As it turns out, the world of moral absolutes is ill-suited to divorce. It isn’t a question of good/bad, success/failure, right/wrong. It is a recognition that what existed is irretrievably broken and that something else must be built in its place.
The decision to end a marriage is not about quitting; it is about letting go of one relationship in exchange for another. The equation isn’t love/not love. Divorce, at its best, is a love reborn — birthed from heartache and rage and despair and ultimately, forgiveness — that creates a different kind of family.
I suggested the Fourth of July family vacation with trepidation. I was surprised, and then a little scared, when my ex-husband agreed to go. Part of me had been hoping he would dismiss the idea outright by telling me I was insane.
It was a little insane: all that time away, just the four of us. Especially given that the majority of our married vacations had been disasters, loud arguments followed by days of wrathful silence.
Most of those days, I felt ill, my stomach tied up in knots. On one of the last vacations, in Maine, the skin under my wedding ring became red and irritated, then swollen tight, shiny with infection.
This time, we were careful and considerate and respectful. We talked. We planned ahead. We evenly divided the meals, the bath times, the downtimes, and yes, the bedrooms. The children talked about the trip for days beforehand and afterward. Throughout, they were nearly wild with happiness.
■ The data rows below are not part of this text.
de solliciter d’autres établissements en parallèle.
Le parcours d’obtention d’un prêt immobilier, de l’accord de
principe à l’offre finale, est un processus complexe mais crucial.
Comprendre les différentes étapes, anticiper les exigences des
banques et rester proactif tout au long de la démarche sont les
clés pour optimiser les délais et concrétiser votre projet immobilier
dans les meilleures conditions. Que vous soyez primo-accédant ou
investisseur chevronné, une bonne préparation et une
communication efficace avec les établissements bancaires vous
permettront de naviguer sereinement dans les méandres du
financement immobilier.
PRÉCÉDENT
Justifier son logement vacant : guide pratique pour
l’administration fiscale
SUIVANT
It went so well (I am not kidding) that my ex-husband suggested that we stay an extra day. And we did.
The last night was particularly stunning. The setting sun streaked gold bars across the sky and made the gnarled trees glow. The ocean darkened and seemed to still. We sat silently beside each other in wide wooden chairs on the deck, cradling glasses of red wine and taking it all in.
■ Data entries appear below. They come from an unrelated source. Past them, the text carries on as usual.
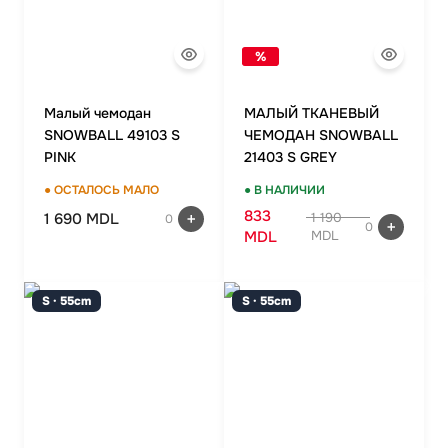
%
Малый чемодан
МАЛЫЙ ТКАНЕВЫЙ
SNOWBALL 49103 S
ЧЕМОДАН SNOWBALL
PINK
21403 S GREY
● ОСТАЛОСЬ МАЛО
● В НАЛИЧИИ
833
1 690 MDL
1 190
0
0
MDL
MDL
S · 55cm
S · 55cm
Inside, our children shrieked and laughed, chasing each other around the living room. Six months ago, six weeks ago, it could not have happened. But somehow, together, we had made it to this improbable other side.
Happy families are not all alike. Some are fractured and misshapen. To appreciate them, you have to adjust your line of sight, your level of expectation. They have seams and scars. But they are beautiful, still, in their odd imperfect way.
That night out on the deck on our Fourth of July vacation, my ex-husband turned to look at me. “I think I’m having a moment of transcendence,” he said.
There was a lump in my throat. I closed my eyes and swallowed it.